For this exercise, transcribe all the entries exactly as given and omit the images.

── Input for this task

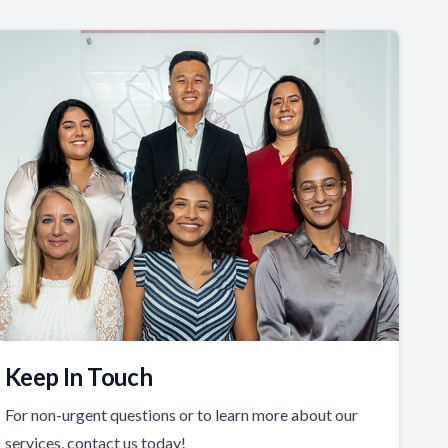
Keep In Touch
For non-urgent questions or to learn more about our
services, contact us today!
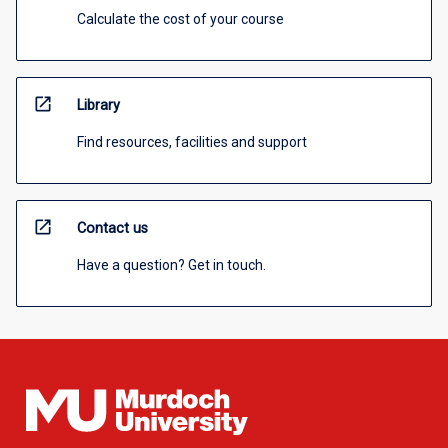
Calculate the cost of your course
open_in_new
Library
Find resources, facilities and support
open_in_new
Contact us
Have a question? Get in touch.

────

Problem solution
Keep In Touch
For non-urgent questions or to learn more about our
services, contact us today!
Calculate the cost of your course
open_in_new
Library
Find resources, facilities and support
open_in_new
Contact us
Have a question? Get in touch.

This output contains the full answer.